Teaching regular expressions can be difficult because they are typically embedded into a programming language or a tool like sed. This is compounded by differences between most of these implementations. Rather than have you get stuck in various different flavors of regex hell, I've created a very small project called Regetron for experimenting with regular expressions. It uses Python's version of regex, but those are pretty close to the 90% of regex you'll actually use.

To install Regetron simply do this:

Alternatively, you can go to the Regetron project page and get the source to install like this:

$ git clone git://gitorious.org/regetron/regetron.git
$ cd regetron
$ sudo python setup.py install

Once you have Regetron, you try running it and doing some things with it:

$ regetron
Regetron! The regex teaching shell.
Type your regex at the prompt and hit enter. It'll show you the
lines that match that regex, or nothing if nothing matches.
Hit CTRL-d to quit (CTRL-z on windows).
> !data "Hello World!"
> .*W.*
0000: Hello World!
> Cats
>

How To Use Regetron

How this works is you give Regetron a file or a string of data, and then you type in regular expressions (regex). You can see this when I type !data "Hello World!" to setup a string to work with, then did a regex against it .*W.*. If a regex matches then it will print out the lines that it found matched. If nothing matches then it prints nothing. That's what happened when I typed Cats.
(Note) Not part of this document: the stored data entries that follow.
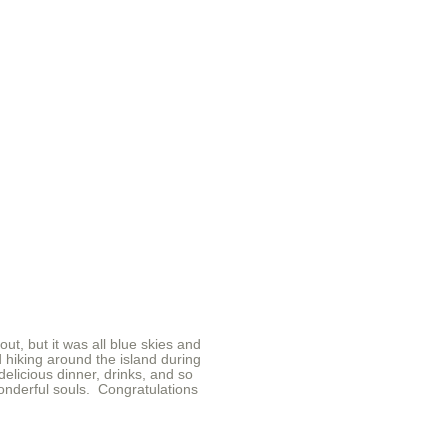
t, but it was all blue skies and
 hiking around the island during
elicious dinner, drinks, and so
onderful souls. Congratulations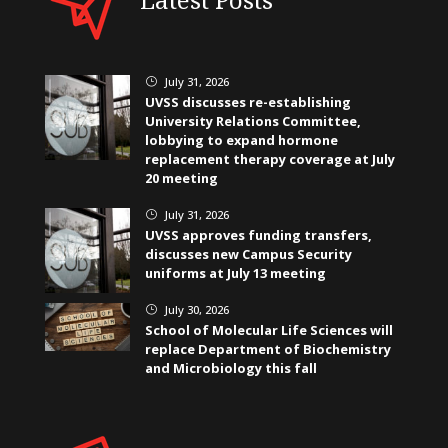
July 31, 2026
}
UVSS discusses re-establishing
University Relations Committee,
lobbying to expand hormone
replacement therapy coverage at July
20 meeting
July 31, 2026
}
UVSS approves funding transfers,
discusses new Campus Security
uniforms at July 13 meeting
July 30, 2026
}
School of Molecular Life Sciences will
replace Department of Biochemistry
and Microbiology this fall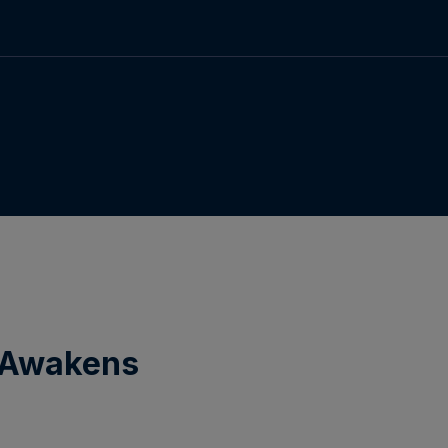
e Awakens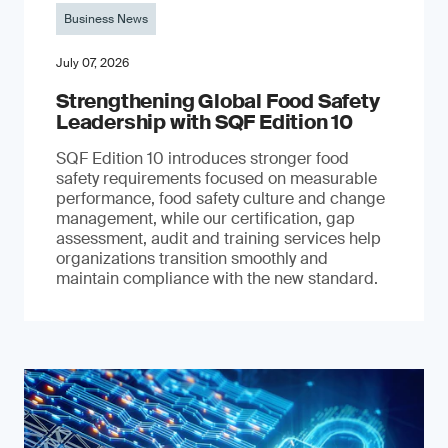
Business News
July 07, 2026
Strengthening Global Food Safety
Leadership with SQF Edition 10
SQF Edition 10 introduces stronger food
safety requirements focused on measurable
performance, food safety culture and change
management, while our certification, gap
assessment, audit and training services help
organizations transition smoothly and
maintain compliance with the new standard.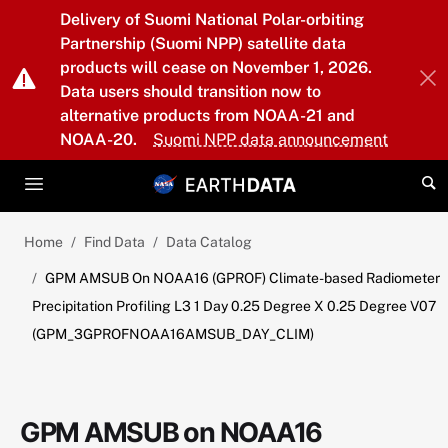
Skip to main content
Delivery of Suomi National Polar-orbiting
Partnership (Suomi NPP) satellite data
products will cease on November 1, 2026.
Data users should transition now to
alternative products from NOAA-21 and
NOAA-20.
Suomi NPP data announcement
Home
Find Data
Data Catalog
GPM AMSUB On NOAA16 (GPROF) Climate-based Radiometer
Precipitation Profiling L3 1 Day 0.25 Degree X 0.25 Degree V07
(GPM_3GPROFNOAA16AMSUB_DAY_CLIM)
GPM AMSUB on NOAA16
Regetron has a few commands and options as well:

  • If you give it a file on the command line it will load that: regetron somefile.txt
  • If you hit ENTER to make a blank line it will go into "verbose mode" which we'll use heavily in the book. To finish in verbose mode and run the regex just enter a blank line.
  • The command !data EXP will run any Python expression (EXP) and and set that as the data. Try !data "LOTS OF ME" * 100 and then try regex .*ME.* to see that it duplicated the line 100 times.
  • The command !help will print the available commands.
  • !load FILE will load the given file for your data.
  • !match toggles whether regex are run in match vs. search mode. We'll cover that later.
  • If you have readline installed, then Regetron will give you a readline scrollback and edit feature.
  • To exit, just use CTRL-d (or CTRL-z on Windows) and it'll exit.

Extra Credit

For this exercise just play with Regetron and make sure you're comfortable with it.